Hi. Does anyone know if the hoop tech quick change windows (the ones used with sticky backing) will fit/work with the hoop tech clamp system frame/arms? The clamp windows and qucik change windows look like they attach in the same way... --Liz


----------



## myfinishingtouch (Nov 21, 2009)

Now you knew the answer even before you asked the question. They certainly could have made them interchangeable but then you wouldn't have to buy as much. I have both sets and use them all of the time.

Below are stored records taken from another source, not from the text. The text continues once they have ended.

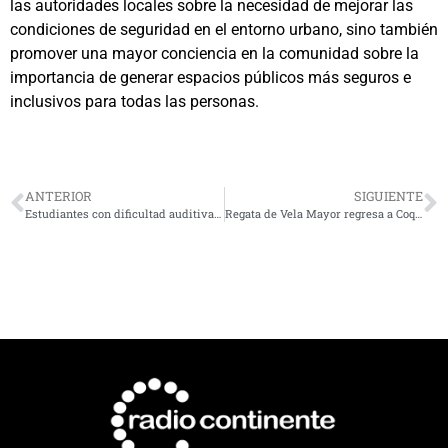
las autoridades locales sobre la necesidad de mejorar las
condiciones de seguridad en el entorno urbano, sino también
promover una mayor conciencia en la comunidad sobre la
importancia de generar espacios públicos más seguros e
inclusivos para todas las personas.
ANTERIOR
SIGUIENTE
Estudiantes con dificultad auditiva reciben dispositivo de alta tecnología
Regata de Vela Mayor regresa a Coquimbo con cientos de competidores de la zona central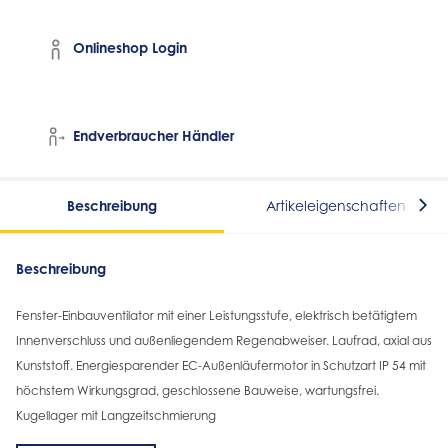
Onlineshop Login
Endverbraucher Händler
Beschreibung
Artikeleigenschaften
Beschreibung
Fenster-Einbauventilator mit einer Leistungsstufe, elektrisch betätigtem
Innenverschluss und außenliegendem Regenabweiser. Laufrad, axial aus
Kunststoff. Energiesparender EC-Außenläufermotor in Schutzart IP 54 mit
höchstem Wirkungsgrad, geschlossene Bauweise, wartungsfrei.
Kugellager mit Langzeitschmierung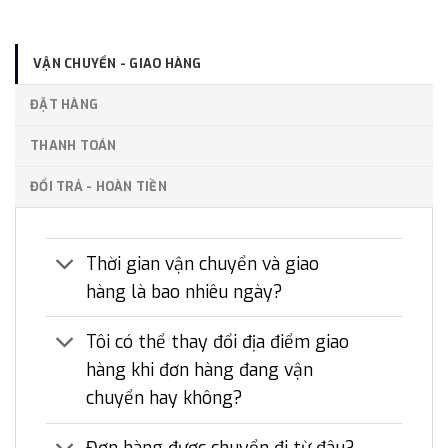
VẬN CHUYỂN - GIAO HÀNG
ĐẶT HÀNG
THANH TOÁN
ĐỔI TRẢ - HOÀN TIỀN
Thời gian vận chuyển và giao
hàng là bao nhiêu ngày?
Tôi có thể thay đổi địa điểm giao
hàng khi đơn hàng đang vận
chuyển hay không?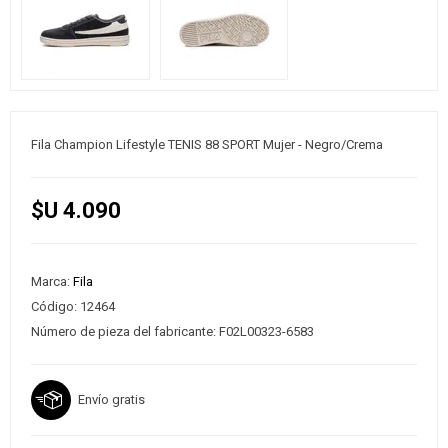
Fila Champion Lifestyle TENIS 88 SPORT Mujer - Negro/Crema
$U 4.090
Marca:
Fila
Código:
12464
Número de pieza del fabricante:
F02L00323-6583
Envío gratis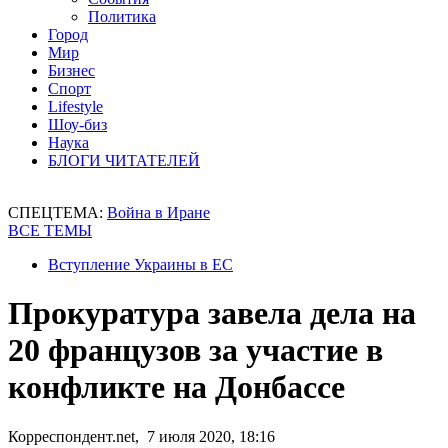
Политика
Город
Мир
Бизнес
Спорт
Lifestyle
Шоу-биз
Наука
БЛОГИ ЧИТАТЕЛЕЙ
СПЕЦТЕМА:
Война в Иране
ВСЕ ТЕМЫ
Вступление Украины в ЕС
Прокуратура завела дела на
20 французов за участие в
конфликте на Донбассе
Корреспондент.net, 7 июля 2020, 18:16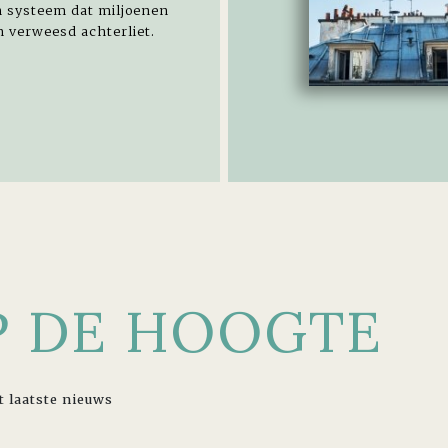
n systeem dat miljoenen
 verweesd achterliet.
OP DE HOOGTE
t laatste nieuws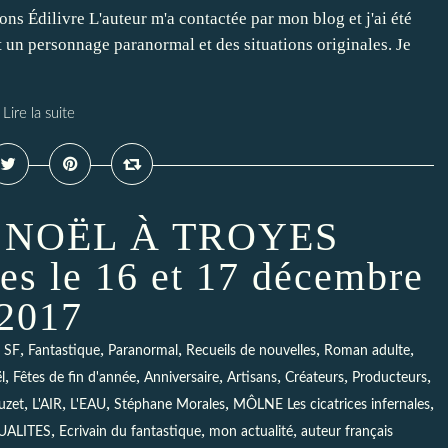
s Édilivre L'auteur m'a contactée par mon blog et j'ai été
t un personnage paranormal et des situations originales. Je
Lire la suite
NOËL À TROYES
es le 16 et 17 décembre
2017
,
,
,
,
,
,
SF
Fantastique
Paranormal
Recueils de nouvelles
Roman adulte
,
,
,
,
,
,
l
Fêtes de fin d'année
Anniversaire
Artisans
Créateurs
Producteurs
,
,
,
,
,
uzet
L'AIR
L'EAU
Stéphane Morales
MÔLNE Les cicatrices infernales
,
,
,
UALITES
Ecrivain du fantastique
mon actualité
auteur français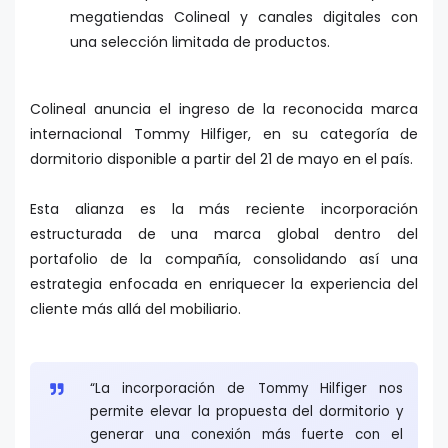
megatiendas Colineal y canales digitales con
una selección limitada de productos.
Colineal anuncia el ingreso de la reconocida marca
internacional Tommy Hilfiger, en su categoría de
dormitorio disponible a partir del 21 de mayo en el país.
Esta alianza es la más reciente incorporación
estructurada de una marca global dentro del
portafolio de la compañía, consolidando así una
estrategia enfocada en enriquecer la experiencia del
cliente más allá del mobiliario.
“La incorporación de Tommy Hilfiger nos
permite elevar la propuesta del dormitorio y
generar una conexión más fuerte con el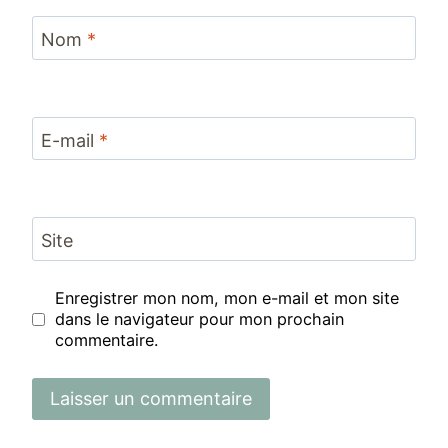
Nom
*
E-mail
*
Site
Enregistrer mon nom, mon e-mail et mon site
dans le navigateur pour mon prochain
commentaire.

But why does everybody insist on using sticky back with the quick change frames? I don't. Instead I use the clam clip clamps to hold the backing nice and tight on the frame and then use another clam clip or just a regular old office clamp to hold the material in place.

Dave


----------



## lizd (Jun 20, 2009)

Thanks, Dave. Guess I'm an optimist! Have you ever tried to plug the QC hoop onto the clamp arm? I emailed a retailer with the same question and was told that the QC arms WOULD fit. All I want is a window for sleeves--4x11-ish. As for the clam clamps, I'm with you. I started long ago (when all I had was my lovely HV Designer 1--best machine ever!) using small clamps and just the base of my hoops. 

Thanks for the response. 
Liz


----------



## myfinishingtouch (Nov 21, 2009)

Ok. I tried again to see if it really could fit. If you turn the QC frame over you can get it to slide far enough in that it can be tightened by the knob on the ICTCS (I had originally had it right side up) but there isn't anything to really hold it rigid and it can twist from left to right. The QC arm has a couple of indexing pins that mate up with two holes on the QC frame to keep it from twisting and the ICTCS has slot on either side that the bottom part of the clamp frame slides into to keep it rigid.

So I still say that it won't work with the ICTCS arms.

Dave


----------



## lizd (Jun 20, 2009)

Thanks so much for trying it again. You've saved me time and $$, and for that I am grateful. --Liz


----------